Provided entries section start

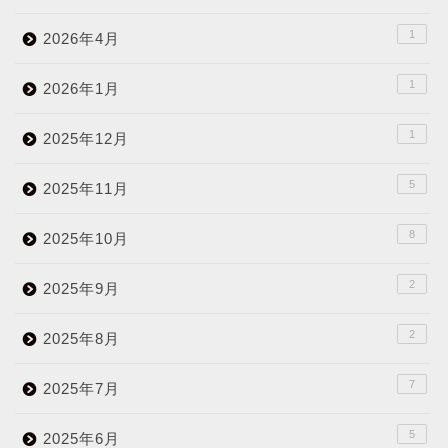
1
2026年4月
1
2026年1月
1
2025年12月
5
2025年11月
8
2025年10月
2
2025年9月
2
2025年8月
7
2025年7月
5
2025年6月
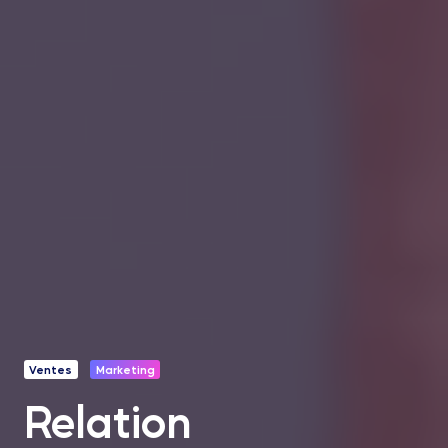
Ventes
Marketing
Relation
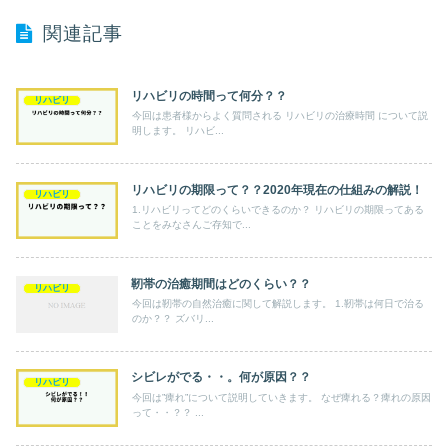
関連記事
リハビリの時間って何分？？
リハビリ
今回は患者様からよく質問される リハビリの治療時間 について説
明します。 リハビ...
リハビリの期限って？？2020年現在の仕組みの解説！
リハビリ
1.リハビリってどのくらいできるのか？ リハビリの期限ってある
ことをみなさんご存知で...
靭帯の治癒期間はどのくらい？？
リハビリ
今回は靭帯の自然治癒に関して解説します。 1.靭帯は何日で治る
のか？？ ズバリ...
シビレがでる・・。何が原因？？
リハビリ
今回は”痺れ”について説明していきます。 なぜ痺れる？痺れの原因
って・・？？ ...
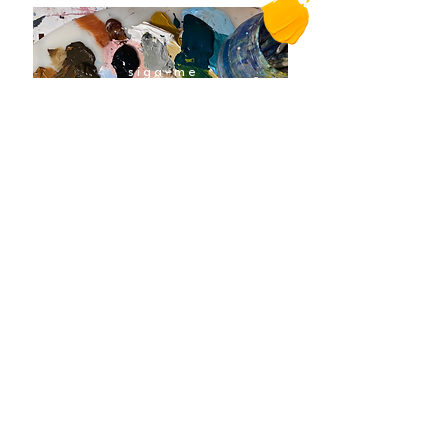
siga-me
@flaviabraunart
TERMOS E CONDIÇÕES
CONTATO
COLABORADORES
POLÍTICA DE TROCA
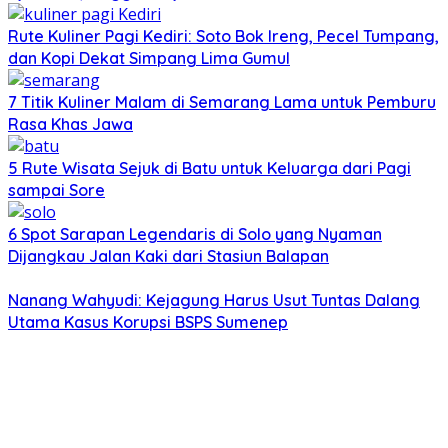
Rute Kuliner Pagi Kediri: Soto Bok Ireng, Pecel Tumpang,
dan Kopi Dekat Simpang Lima Gumul
7 Titik Kuliner Malam di Semarang Lama untuk Pemburu
Rasa Khas Jawa
5 Rute Wisata Sejuk di Batu untuk Keluarga dari Pagi
sampai Sore
6 Spot Sarapan Legendaris di Solo yang Nyaman
Dijangkau Jalan Kaki dari Stasiun Balapan
Nanang Wahyudi: Kejagung Harus Usut Tuntas Dalang
Utama Kasus Korupsi BSPS Sumenep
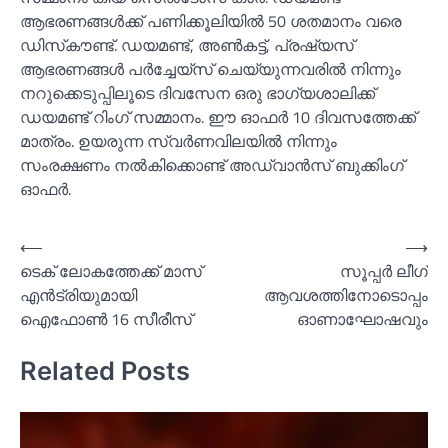
ആഭരണങ്ങള്‍ക്ക് പണിക്കൂലിയില്‍ 50 ശതമാനം വരെ
ഡിസ്‌കൗണ്ട്. ഡയമണ്ട്, അണ്‍കട്ട്, പ്രഷ്യസ്
ആഭരണങ്ങള്‍ പര്‍ച്ചേയ്‌സ് ചെയ്യുന്നവരില്‍ നിന്നും
നറുക്കെടുപ്പിലൂടെ ദിവസേന ഒരു ഭാഗ്യശാലിക്ക്
ഡയമണ്ട് റിംഗ് സമ്മാനം. ഈ ഓഫര്‍ 10 ദിവസത്തേക്ക്
മാത്രം. ഉയരുന്ന സ്വര്‍ണവിലയില്‍ നിന്നും
സംരക്ഷണം നല്‍കിക്കൊണ്ട് അഡ്വാന്‍സ് ബുക്കിംഗ്
ഓഫര്‍.
Post
⟵
⟶
ടെക് ലോകത്തേക്ക് മാസ്
സൂപ്പർ ലീഗ്
navigation
എൻട്രിയുമായി
ആവശത്തിനോടൊപ്പം
ഐഫോണ്‍ 16 സീരീസ്
ഓണാഘോഷവും
Related Posts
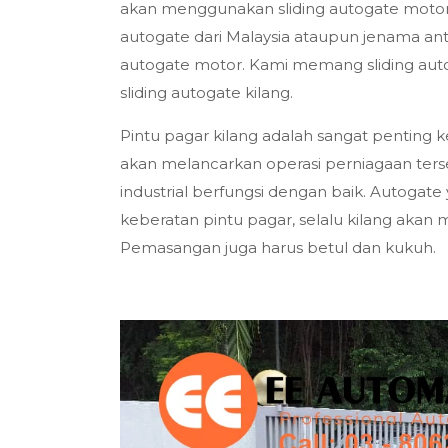
akan menggunakan sliding autogate motor
autogate dari Malaysia ataupun jenama an
autogate motor. Kami memang sliding autog
sliding autogate kilang.
Pintu pagar kilang adalah sangat penting k
akan melancarkan operasi perniagaan terseb
industrial berfungsi dengan baik. Autogat
keberatan pintu pagar, selalu kilang akan 
Pemasangan juga harus betul dan kukuh.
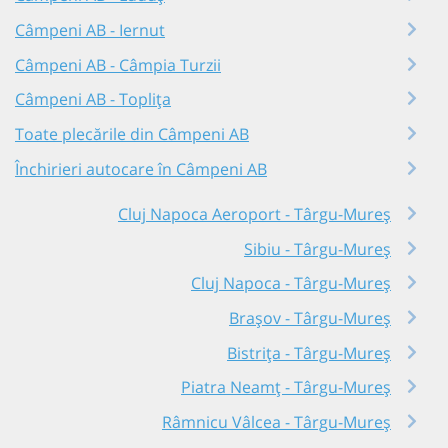
Câmpeni AB - Iernut
Câmpeni AB - Câmpia Turzii
Câmpeni AB - Toplița
Toate plecările din Câmpeni AB
Închirieri autocare în Câmpeni AB
Cluj Napoca Aeroport - Târgu-Mureș
Sibiu - Târgu-Mureș
Cluj Napoca - Târgu-Mureș
Brașov - Târgu-Mureș
Bistrița - Târgu-Mureș
Piatra Neamț - Târgu-Mureș
Râmnicu Vâlcea - Târgu-Mureș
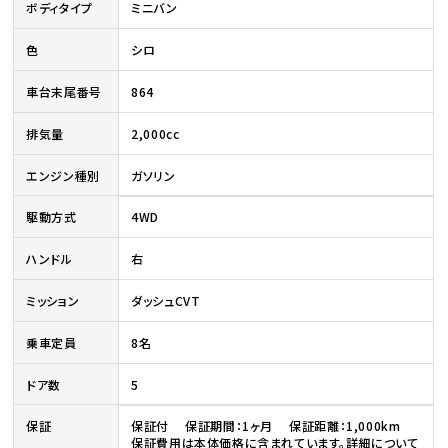
ボディタイプ
ミニバン
色
シロ
車台末尾番号
864
排気量
2,000cc
エンジン種別
ガソリン
駆動方式
4WD
ハンドル
右
ミッション
ダッシュCVT
乗車定員
8名
ドア数
5
保証
保証付 保証期間：1ヶ月 保証距離：1,000km
保証費用は本体価格に含まれています。詳細について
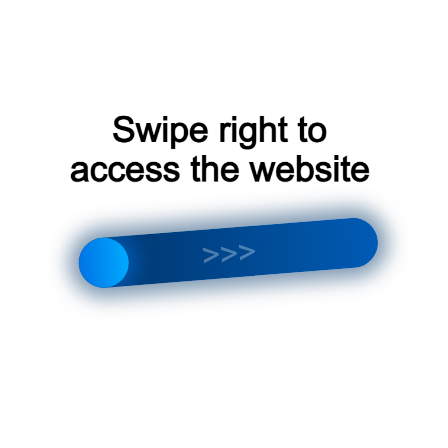
сокращать расходы на электроэнергию.
Сокращение риска поломок
: Регулярные
проверки и техническое обслуживание
помогают выявить потенциальные проблемы
на ранней стадии, что позволяет
предотвратить поломки и сократить время
простоя системы.
Улучшение качества воздуха
: Регулярная
замена фильтров и очистка системы помогает
поддерживать высокое качество воздуха, что
важно для здоровья и комфорта людей,
находящихся в помещении.
Пrolонгация срока службы
: Регулярное
обслуживание помогает продлить срок службы
системы климат-контроля, что сокращает
расходы на ремонт и замену.
Советы по выбору Mitsushito
кондиционеры для Москвы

Provided entries section end

Print, exactly as they appear above, the lines running from the one with "простоя системы." through the final line.

- **Solution to this task**
простоя системы.
Улучшение качества воздуха
: Регулярная
замена фильтров и очистка системы помогает
поддерживать высокое качество воздуха, что
важно для здоровья и комфорта людей,
находящихся в помещении.
Пrolонгация срока службы
: Регулярное
обслуживание помогает продлить срок службы
системы климат-контроля, что сокращает
расходы на ремонт и замену.
Советы по выбору Mitsushito
кондиционеры для Москвы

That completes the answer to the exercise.